Written by Muhammad Fikri, translated by Simon Leese.

Image from Unsplash.

The first thing that comes to mind when one hears the word “India” is that beguiling eastern land awash with metaphysical truths and spirituality. At least this is what people are familiar with from reading the poetry and tales of ancient Indian literature they have access to. They also get this impression from watching Americans movies, which are above all concerned with depicting the people of India as naïve and backwards, distracted from the demands of contemporary life by naïve spiritual and metaphysical matters.

It is an indisputable fact is that Indian civilisation and culture are built on these spiritual and metaphysical systems of thought. Indeed, most of India’s philosophical and religious traditions, including Buddhism, Hinduism, and Brahmanism, celebrate them. According to these traditions, a truly content person is one who is able to escape the vicissitudes of the body to reach the world of pure spirit.

But colonialism has attempted to efface and even wage a tireless war against another fact: that India – like the whole eastern world – has witnessed a great awakening and begun to come to terms with its own ancient literary heritage. It has cast aside all the metaphysical ideas and naïve spiritualities that have proved to be stumbling blocks on the path towards progress. By taking what it needs from these ideas, and responding to the realities and demands of modern Indian life, it has ensured that the wheels of progress continue to move forwards.

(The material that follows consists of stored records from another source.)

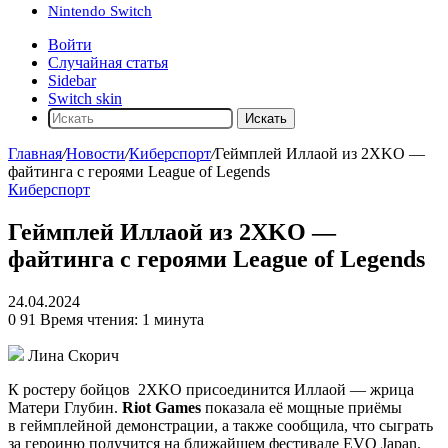
Nintendo Switch
Войти
Случайная статья
Sidebar
Switch skin
Искать
Главная
/
Новости
/
Киберспорт
/
Геймплей Иллаой из 2XKO —
файтинга с героями League of Legends
Киберспорт
Геймплей Иллаой из 2XKO —
файтинга с героями League of Legends
24.04.2024
0
91
Время чтения: 1 минута
Лина Скорич
К ростеру бойцов
2XKO
присоединится Иллаой — жрица
Матери Глубин.
Riot Games
показала её мощные приёмы
в геймплейной демонстрации, а также сообщила, что сыграть
за героиню получится на ближайшем фестивале EVO Japan.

This is what has come to pass in recent years. Developing countries have all risen up to shake off the dust of the middle ages, which has weighed them down for generations. The people have come to know their truth and the truth of their existence in this world. With all the power and fortitude they possess, they have begun to rise up against colonialism, exploitation, and the terrorist apparatus.  And to do so they have employed all the intellectual, artistic, and revolutionary means available to them.

Literature is a mirror that reflects civilisations of people around the world and how those civilisations develop. Literature is also what propels people along the path of progress and liberation. We can glimpse the stages of this development in Indian literature.

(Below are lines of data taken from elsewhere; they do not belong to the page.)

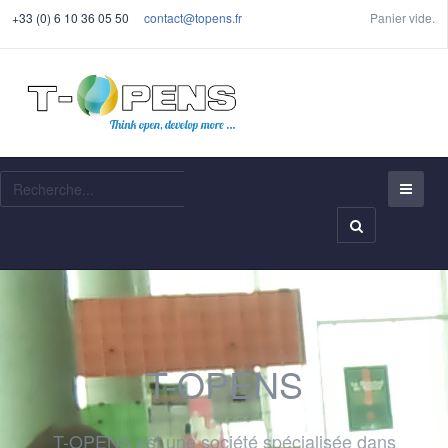
+33 (0) 6 10 36 05 50
contact@topens.fr
Panier vide.
Recherche
T-OPENS
T-OPENS est une société spécialisée dans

However, it was only in the nineteenth and twentieth centuries that India came to know literature in its modern sense as represented by the play, the short story and the novel. This occurred through contact with European and in particularly English culture during the colonisation of India. It is true that India had epics such as the Ramayana and Mahabharata, both of which began to emerge during the lifetime of Jesus. They tell stories that closely resemble the novel form. The stories of the Panchatantra and tales of the Hitopadesha contain within them the essence of the novel. The love tales of Govinda [Krishna] [1] and the literary heritage of the middle ages are also almost novelistic. However, they are rather different from the conventions and forms of the novel and short story in the modern period, which developed in Western Europe as a result of the industrial revolution and which brought about a shift in modes of thought from religious metaphysics and doctrinal ethics to social and psychological analysis. 

Through its contact with Western culture, India inevitably felt the influence of new forms of modern art. The novelist and critic Bankim Chandra Chatterjee, considered one of the greatest authors of modern Indian literature in Bengal alongside Tagore, made the first attempt to represent Indian life in the modern artistic form, influenced by the novels of Sir Walter Scott. His artistic vision drew from aspects of Indian life at a time when it fell under the influence of British political and economic control.

This can be seen in his depiction of the revolt of Muslim peasants against feudalism during Lord William Bentinck’s governorship of Bengal. His motivation in doing so was to depict the metaphysical truth of Indian society. Nevertheless, his artistic capabilities remained limited due to his inability to understand the modern novel as it was in the West.

Rabindranath Tagore, Wikimedia Commons.

The second attempt was made by Rabindranath Tagore, a distinguished young man belonging to the aristocracy and the son and heir of a large family of landowners. He travelled to England to study law, but legal studies could not satisfy his sensitive art-loving soul. He soon travelled back to his country to write in its journals and raise the level of intellectual and social life there, establishing a school of art concerned with spiritual, human and social values. With great creativity and skill, this young man wrote in all artforms, including poetry, plays, novels. He fully deserved the worldwide recognition he achieved for his genius, and in 1913 he won the Nobel Prize in Literature.

Tagore believed that the need for blending Indian values with European post-enlightenment values was as pressing as the need to properly understand the new short story form. He had read Turgenev and Tolstoy as well as French writers who came after and were influenced by Flaubert. Like Tolstoy, Tagore considered the short story to be a dramatic representation of internal transformations experienced by the self across time and place.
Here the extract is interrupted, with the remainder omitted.